Müjdat Gezen, Zeki Müren’i ilk keşfedeni yazdı

Sanatçı Müjdat Gezen, Zeki Müren’in keşfedilme kıssasını Cumhuriyet gazetesindeki köşesinde anlattı.
“Bazı tesadüfler insanın hayatını değiştirir. Artık anlatacağım öykü tam da böyledir” diyen Gezen şu sözleri kullandı:
“Yıl 1950’lerin başı. Beyoğlu Mis Sokak. İstanbul’un tanınmış ailelerinden birinin oğlu olan Hüsnü Tatari bir kahvehanede çay içerken yoldan elinde küçük köpeği ve koltuğunun altında nota kâğıtlarıyla bir genç geçiyor.
Hüsnü gence yaklaşarak “Köpeğinizi sevebilir miyim?” diyor. Konuşmaya başlıyorlar. Genç şimdi 19-20 yaşlarında. Hoş Sanatlar Akademisi öğrencisi olduğunu, müzik dersleri aldığını söylüyor. Notre Dame de Sion Kız Lisesi’nin çabucak gerisindeki sokakta oturuyormuş.
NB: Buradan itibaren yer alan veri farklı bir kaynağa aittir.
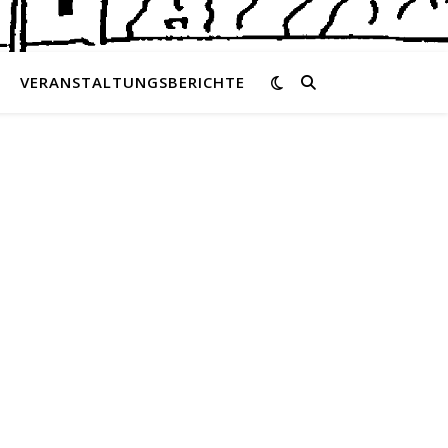
VERANSTALTUNGSBERICHTE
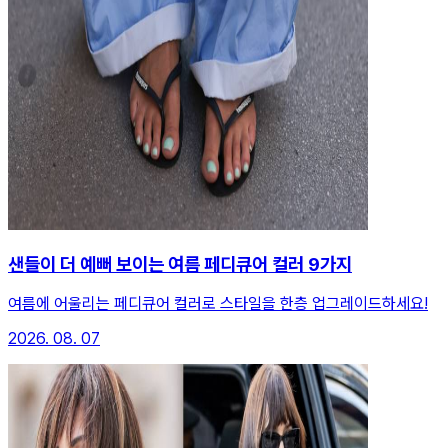
샌들이 더 예뻐 보이는 여름 페디큐어 컬러 9가지
여름에 어울리는 페디큐어 컬러로 스타일을 한층 업그레이드하세요!
2026. 08. 07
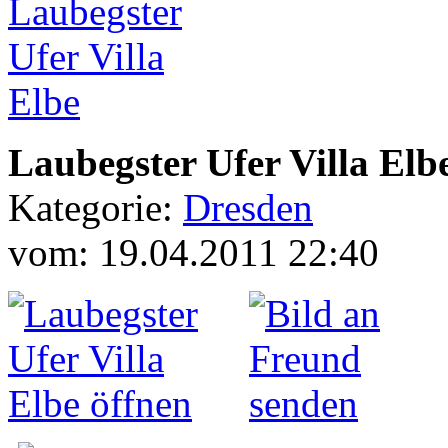
Laubegster Ufer Villa Elb
Kategorie:
Dresden
vom: 19.04.2011 22:40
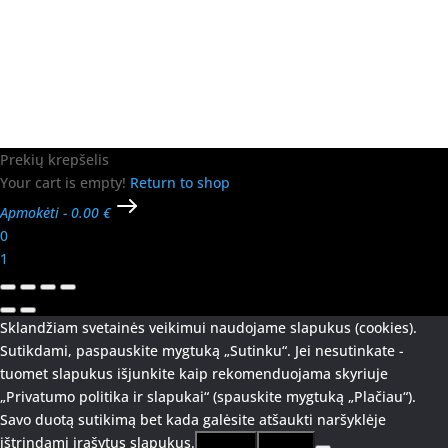
Prekių krepšelis
Your cart is empty!
Return to shop
Apmokėti
-
0.00 €
0
1
Sklandžiam svetainės veikimui naudojame slapukus (cookies).
Sutikdami, paspauskite mygtuką „Sutinku“. Jei nesutinkate -
tuomet slapukus išjunkite kaip rekomenduojama skyriuje
„Privatumo politika ir slapukai“ (spauskite mygtuką „Plačiau“).
Savo duotą sutikimą bet kada galėsite atšaukti naršyklėje
ištrindami įrašytus slapukus.
Sutinku
Plačiau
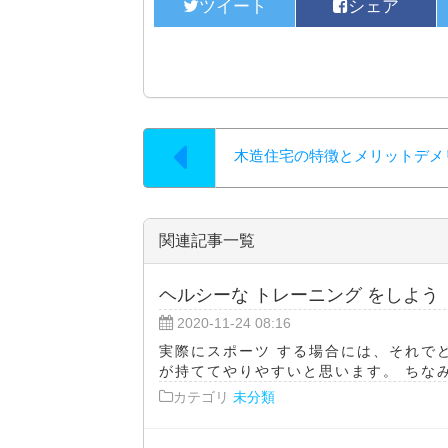
木造住宅の特徴とメリットデメ
関連記事一覧
ヘルシーな トレーニング をしよう
2020-11-24 08:16
実際にスポーツ する場合には、それで
が持ててやりやすいと思います。 ちなみに
カテゴリ
未分類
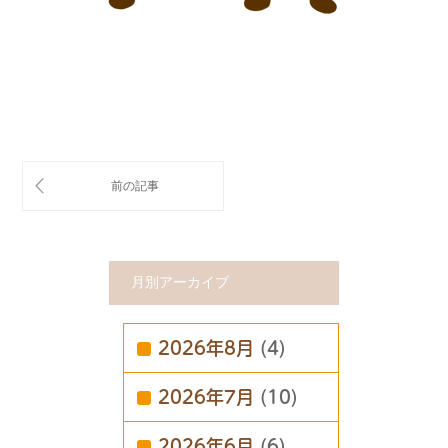
月別アーカイブ
2026年8月
(4)
2026年7月
(10)
2026年6月
(6)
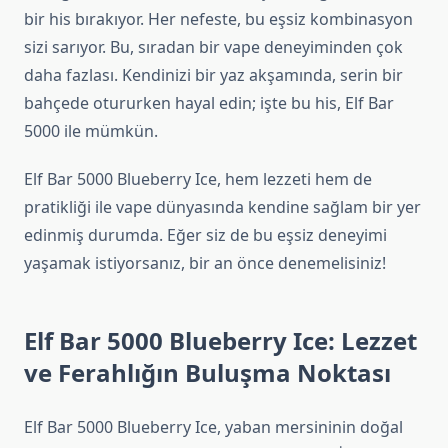
bir his bırakıyor. Her nefeste, bu eşsiz kombinasyon
sizi sarıyor. Bu, sıradan bir vape deneyiminden çok
daha fazlası. Kendinizi bir yaz akşamında, serin bir
bahçede otururken hayal edin; işte bu his, Elf Bar
5000 ile mümkün.
Elf Bar 5000 Blueberry Ice, hem lezzeti hem de
pratikliği ile vape dünyasında kendine sağlam bir yer
edinmiş durumda. Eğer siz de bu eşsiz deneyimi
yaşamak istiyorsanız, bir an önce denemelisiniz!
Elf Bar 5000 Blueberry Ice: Lezzet
ve Ferahlığın Buluşma Noktası
Elf Bar 5000 Blueberry Ice, yaban mersininin doğal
Hüsnü, “Ben sizi bırakayım” diyerek az ötede park etmiş olan otomobiline alıyor genci. Yolda konuşuyorlar. Periyodun en büyük bestekarlarından ve klarnet üstadı Şükrü Tunar’ı tanıyor Hüsnü. Konuta giriyorlar. Hüsnü Şükrü Bey’e telefon ediyor. “Gelin bana” diyor Şükrü Tunar. Gidiyorlar Tunar’ın konutuna. Sesine hayran kalıyor üstat. “Yeni bir beste yaptım, sen bunu plağa oku” diyor.
PLAKÇIYA GİDİLİYOR
Yeşilköy plak fabrikasında müzik plağa okunuyor. Bir anda bomba üzere patlıyor gencin sesi. Hüsnü ve o genç yakın dost oluyorlar. Birlikte İtalya seyahati, seyahatler, yakın bir dostluk. Genç müzikçi İstanbul Radyosu imtihanını da kazanıyor ve o sıralar daima canlı yayın var. Periyodun ünlü sanatkarı Perihan Altındağ Sözeri o gün hastalanıyor. Şükrü Tunar diyor ki: “Bir genç var, benim bestemi de okudu. Onu çağıralım.” O genç geliyor. Birinci radyo canlı yayını. Dinleyenler bu sese hayran kalıyorlar.
“RASTLANTILAR ÖNEMLİDİR”
Bazen tesadüfler insan hayatında işte bu kadar kıymetlidir. Lakin her vakit değil. Bazen… Talihi açılıyor gencin ve çok çok lakin çok ilerliyor. İsmi artık gazino neonlarının en başındadır. Ayrıyeten öteki sanatkarlardan en az on kat büyük yazılmaktadır. Şayet o gün o sokaktan o genç geçmeseydi, Hüsnü Tatari onu görmeseydi tahminen o genç tekrar ünlü olacaktı, orasını bilemeyiz lakin Zeki Müren olur muydu bilemeyiz. Bu öyküyü öbür yerde bulamazsınız. Bana birinci ağızdan Ateşböceği Ercan anlattı.
Ona da Hüsnü Tatari ve Şükrü Tunar anlatmışlar. Tesadüfler bazen bu türlü sonuçlar getirebilir. Ancak hayat salt tesadüflere bırakılamayacak kadar ciddidir.”